Not me, not any more. I’m not a believer. But to paraphrase G K Chesterton, when a Christian society stops believing in God, it’s not the case that it will start to believe in just anything. If you want to see what does fill the vacuum, get on the bus to the dear old East End.

About Eeyore

Canadian artist and counter-jihad and freedom of speech activist as well as devout Schrödinger's catholic

6 Replies to “The East End villains who thrive behind a veil of multiculturalism”

  1. “When men choose not to believe in God, they do not thereafter believe in nothing, they then become capable of believing in anything.”
    — G.K. Chesterton

  2. And yet, one of the divided state of America is trying to ban the use or utterance of such exclamatories as OMG, Jesus Christ, O My Lord, Thank God, etc., for fear of offending the muslims. I wonder if the Homeland security has already landed in every home to monitor the exclamations even in sexual ecstasies !

  3. As I have said before “a nation is defined by it’s borders, language, and culture”. Any thing else leads to a ‘Tower of Babel’, and disintegration of the core values that define a nation, I agree multiculturalism is the path to ruin and a catalyst for sectarian violence and social chaos.

  4. Big Frank you said it all, every place that has tried multiculturalism has ended up in violence and lucky to survive as a nation. Look at the Balkans or any nation in Europe.

  5. These brown Muslims are slaves of their white master Mohammad. Nothing but slaves. They even dye their beard red to look like him. They look stupid. They are stupid slaves.

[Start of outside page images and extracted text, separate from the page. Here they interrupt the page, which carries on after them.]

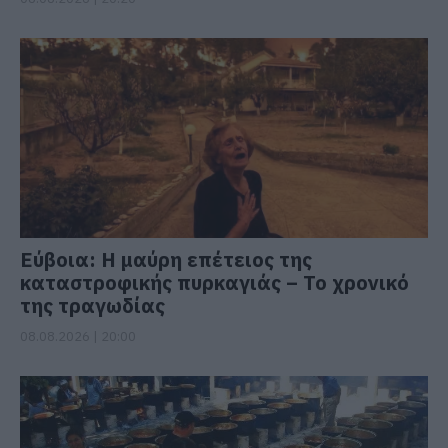
Εύβοια: Η μαύρη επέτειος της
καταστροφικής πυρκαγιάς – Το χρονικό
της τραγωδίας
08.08.2026 | 20:00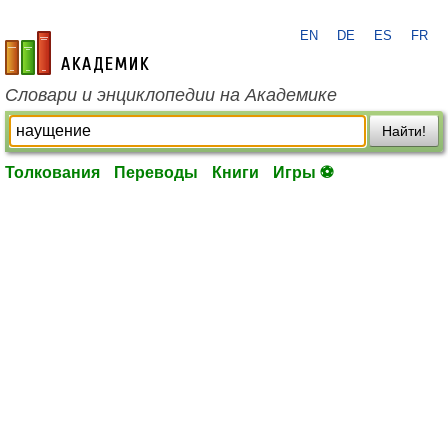
EN
DE
ES
FR
academic.ru
Словари и энциклопедии на Академике
Найти!
Толкования
Переводы
Книги
Игры ⚽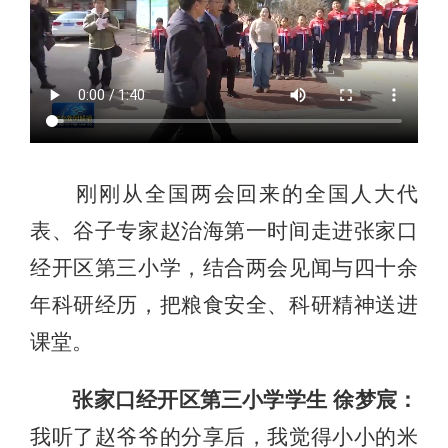
刚刚从全国两会回来的全国人大代
表、谷子专家赵治海第一时间走进张家口
经开区第三小学，结合两会见闻与四十余
年科研经历，把粮食安全、科研精神送进
课堂。
张家口经开区第三小学学生 徐梦宸：
我听了赵爷爷的分享后，我觉得小小的米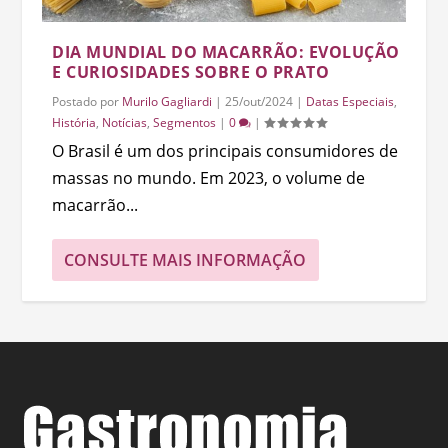
DIA MUNDIAL DO MACARRÃO: EVOLUÇÃO
E CURIOSIDADES SOBRE O PRATO
Postado por
Murilo Gagliardi
|
25/out/2024
|
Datas Especiais
,
História
,
Notícias
,
Segmentos
|
0
|
O Brasil é um dos principais consumidores de
massas no mundo. Em 2023, o volume de
macarrão...
CONSULTE MAIS INFORMAÇÃO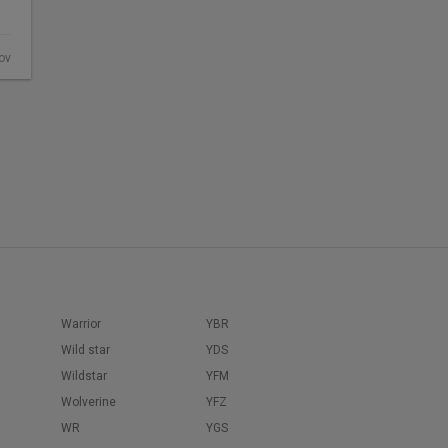
fov
Warrior
YBR
Wild star
YDS
Wildstar
YFM
Wolverine
YFZ
WR
YGS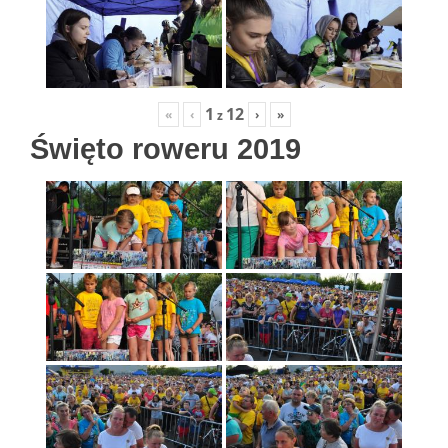
1
12
«
‹
›
»
z
Święto roweru 2019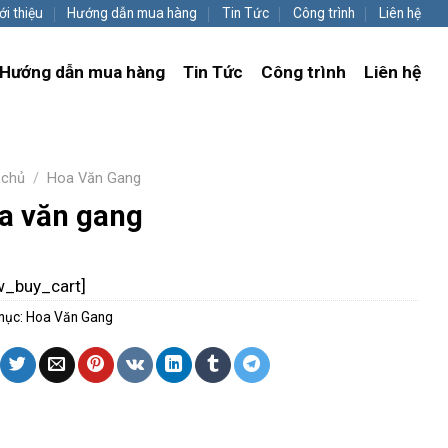
ới thiệu
Hướng dẫn mua hàng
Tin Tức
Công trình
Liên hệ
Hướng dẫn mua hàng
Tin Tức
Công trình
Liên hệ
 chủ
/
Hoa Văn Gang
a văn gang
w_buy_cart]
mục:
Hoa Văn Gang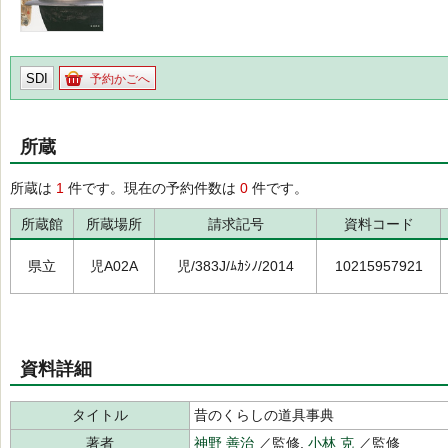
SDI
予約かごへ
所蔵
所蔵は
1
件です。現在の予約件数は
0
件です。
所蔵館
所蔵場所
請求記号
資料コード
県立
児A02A
児/383J/ﾑｶｼﾉ/2014
10215957921
資料詳細
タイトル
昔のくらしの道具事典
著者
神野 善治
／監修,
小林 克
／監修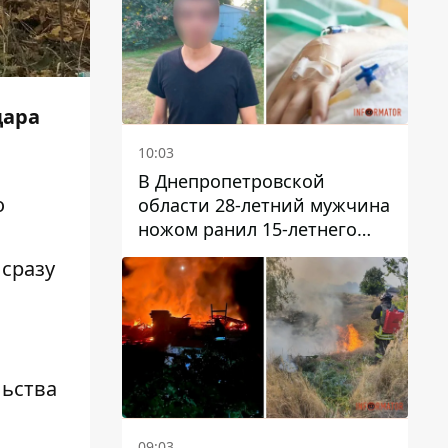
дара
10:03
В Днепропетровской
о
области 28-летний мужчина
ножом ранил 15-летнего
парня
 сразу
льства
09:03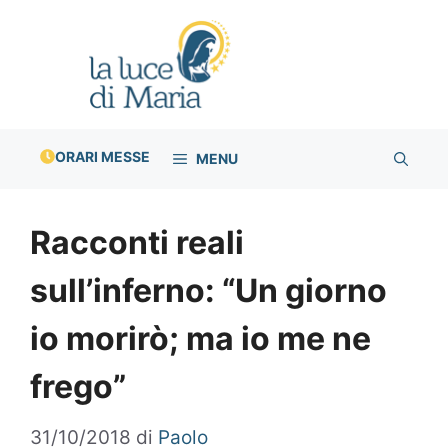
Vai
al
contenuto
ORARI MESSE
MENU
Racconti reali
sull’inferno: “Un giorno
io morirò; ma io me ne
frego”
31/10/2018
di
Paolo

  6. Dressed in white shoes, white socks and and white suit with a white shirt and white tie I am ever the negro gentleman; but I tell you it shocks me when I see a black beer tented women go by. I have been to this Tower Hamlets to see my relatives and I do see a lot of these beer tented women walking about. How odd they look. A gentleman can do without these sorts of brown females in black beer tents walking about giving beer tents a bad name. I happen to own and operate a tent company and as a result this behavior on the part of the Muslimess population does annoy me no end.